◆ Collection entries
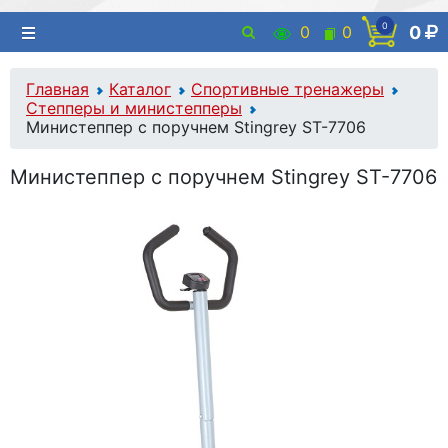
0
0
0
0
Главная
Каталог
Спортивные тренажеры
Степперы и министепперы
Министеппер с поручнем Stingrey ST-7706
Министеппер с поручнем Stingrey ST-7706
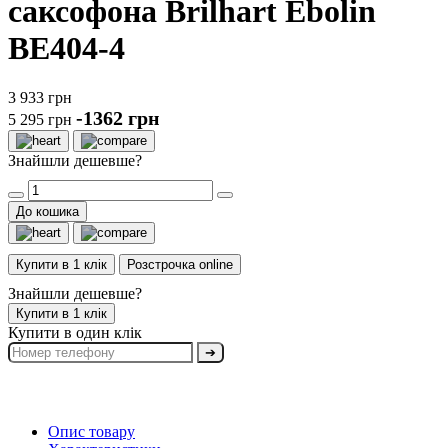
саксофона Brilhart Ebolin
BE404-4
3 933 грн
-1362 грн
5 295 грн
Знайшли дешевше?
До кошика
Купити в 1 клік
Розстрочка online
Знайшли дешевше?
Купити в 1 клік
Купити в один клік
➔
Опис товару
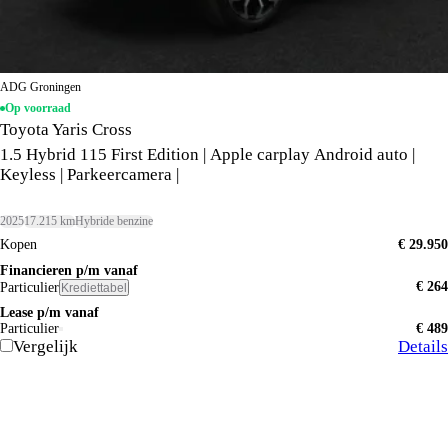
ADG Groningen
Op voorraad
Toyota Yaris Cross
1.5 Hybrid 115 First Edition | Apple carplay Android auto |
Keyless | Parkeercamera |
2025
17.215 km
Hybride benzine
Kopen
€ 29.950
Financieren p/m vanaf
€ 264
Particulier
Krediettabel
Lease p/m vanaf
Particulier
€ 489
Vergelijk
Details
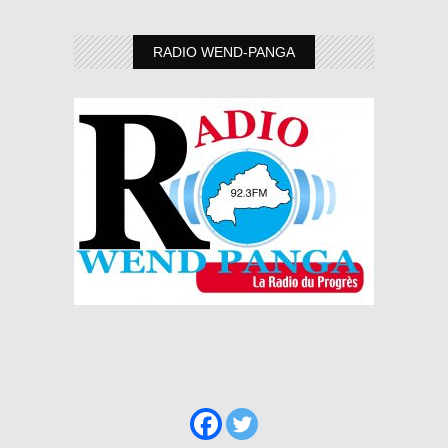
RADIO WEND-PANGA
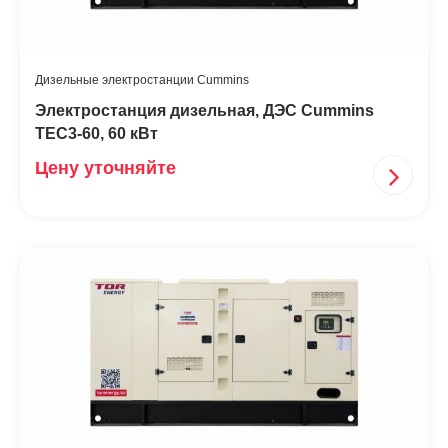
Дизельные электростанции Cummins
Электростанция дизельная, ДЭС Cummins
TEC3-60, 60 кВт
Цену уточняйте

==

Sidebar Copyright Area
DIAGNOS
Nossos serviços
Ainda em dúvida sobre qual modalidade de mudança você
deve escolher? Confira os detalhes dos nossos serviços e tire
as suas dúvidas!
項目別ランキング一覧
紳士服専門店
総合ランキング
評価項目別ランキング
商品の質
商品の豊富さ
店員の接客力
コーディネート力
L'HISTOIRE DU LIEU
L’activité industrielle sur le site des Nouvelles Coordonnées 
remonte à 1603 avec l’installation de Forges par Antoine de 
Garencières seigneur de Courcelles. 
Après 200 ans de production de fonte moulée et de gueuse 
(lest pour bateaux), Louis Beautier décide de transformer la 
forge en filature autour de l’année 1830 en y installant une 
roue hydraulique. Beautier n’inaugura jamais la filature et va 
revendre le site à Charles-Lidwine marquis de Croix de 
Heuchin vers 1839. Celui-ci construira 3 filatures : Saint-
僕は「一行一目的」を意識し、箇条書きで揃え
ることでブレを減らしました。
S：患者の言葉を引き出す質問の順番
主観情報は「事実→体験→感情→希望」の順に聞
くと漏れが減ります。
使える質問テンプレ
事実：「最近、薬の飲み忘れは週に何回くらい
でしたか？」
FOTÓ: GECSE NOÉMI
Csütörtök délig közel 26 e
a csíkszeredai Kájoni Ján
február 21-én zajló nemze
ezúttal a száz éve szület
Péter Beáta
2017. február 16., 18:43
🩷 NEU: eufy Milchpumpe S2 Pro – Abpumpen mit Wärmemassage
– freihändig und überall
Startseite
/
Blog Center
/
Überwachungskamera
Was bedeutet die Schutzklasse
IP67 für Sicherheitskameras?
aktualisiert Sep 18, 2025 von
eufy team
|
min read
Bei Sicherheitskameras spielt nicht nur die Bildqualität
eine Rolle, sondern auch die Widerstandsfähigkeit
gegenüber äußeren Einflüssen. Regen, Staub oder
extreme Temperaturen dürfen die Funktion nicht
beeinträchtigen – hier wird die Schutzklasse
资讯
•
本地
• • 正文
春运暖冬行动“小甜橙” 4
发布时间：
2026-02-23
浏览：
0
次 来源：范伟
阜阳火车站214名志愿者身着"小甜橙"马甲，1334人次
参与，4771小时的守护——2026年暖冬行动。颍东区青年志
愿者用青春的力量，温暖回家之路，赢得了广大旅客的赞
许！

◆ Your task
How many lines in the entries above include the string "Schutzklasse"? Please answer with that number and nothing more.

◆ Worked solution
2